Although the argument for drugs for Africa was won and 17 million people are now on treatment that keeps the virus at bay, there are 36.7 million people living with HIV, according to the Joint UN Programme on HIV/AIDS (UNAIDS), meaning that fewer than half of those who need the drugs are getting them.
The WHO recommends that anybody diagnosed with HIV should be put on antiretroviral drugs as soon as possible, to keep them well and because the medication prevents them infecting others.
Meanwhile, the number of people becoming infected every year, which had been dropping, has stalled and is rising in some countries.

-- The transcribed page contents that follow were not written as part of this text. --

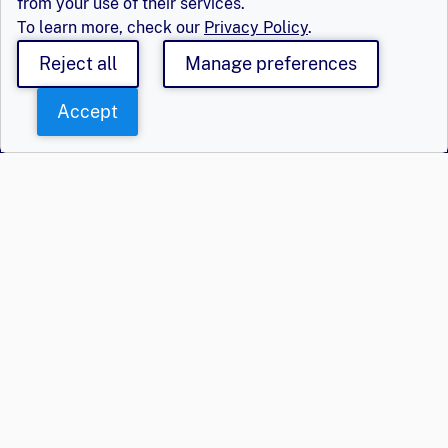
from your use of their services.
To learn more, check our
Privacy Policy
.
Reject all
Manage preferences
Accept
Say Hello
Get Involved
Population Council,
Join Us
Inc.
Login
Email
eger@popcouncil.org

Just less than 2 million people become HIV-positive every year, so the epidemic continues to grow and the cost of keeping people alive continues to rise.
There is mounting anxiety among the experts and the activists at this year’s Durban International AIDS Conference that the epidemic might slip out of control once more.
The WHO is among those flagging up serious issues that could put in jeopardy the UN’s plans to end the epidemic.
In a statement at the start of the week-long conference, the WHO called for new attention to prevention and warned of growing resistance to antiretroviral drugs used to control HIV, which could mean that newer, more expensive versions will be needed in the developing world.
“The enormous progress on HIV, particularly on treatment, is one of the big public health success stories of the century, but this is no time for complacency. If the world is to achieve its goal of ending Aids by 2030, it must rapidly expand and intensify its efforts,” WHO Director-General Margaret Chan (陳馮富珍) said.
Money is a growing concern. A report from the US-based Kaiser Family Foundation and UNAIDS this weekend said that funding from donor governments had last year fallen for the first time in five years from US$8.6 billion in 2014 to US$7.5 billion.
“[Last year] marked a drop in donor funding for HIV,” said Jen Kates, director of global health and HIV policy at the Kaiser Family Foundation. “Donors faced many competing funding demands, including humanitarian emergencies and the refugee crisis, all against a backdrop of fiscal austerity in a number of countries. Looking ahead, donor funding for HIV remains uncertain, as leading donors face changes in political leadership and the world is still digesting the effects of Brexit.”
The US put in the biggest proportion, as it always has, at 66.4 percent, followed by the UK with 13 percent. France provided 3.7 percent of funding, Germany 2.7 percent and the Netherlands 2.3 percent.
UNAIDS Deputy Executive Director Luiz Loures said the decline in funding was worrying.
“Countries still need urgent support over the next few years to fast-track their responses to HIV, enabling them to end the AIDS epidemic by 2030 and save millions of lives. Diverting resources from the HIV response now will mean much greater human and financial costs over the long term,” Loures said.
In recent years, there have been many optimistic pronouncements about innovations that might help end the pandemic, from circumcision to microbicides that allow women to protect themselves from HIV to drugs used for treatment that also prevent infection.
The results of further studies showing that these things can work will be presented at Durban. However, the major hurdle might be making them routinely available — particularly in the case of drugs that can be taken by people without HIV to protect themselves.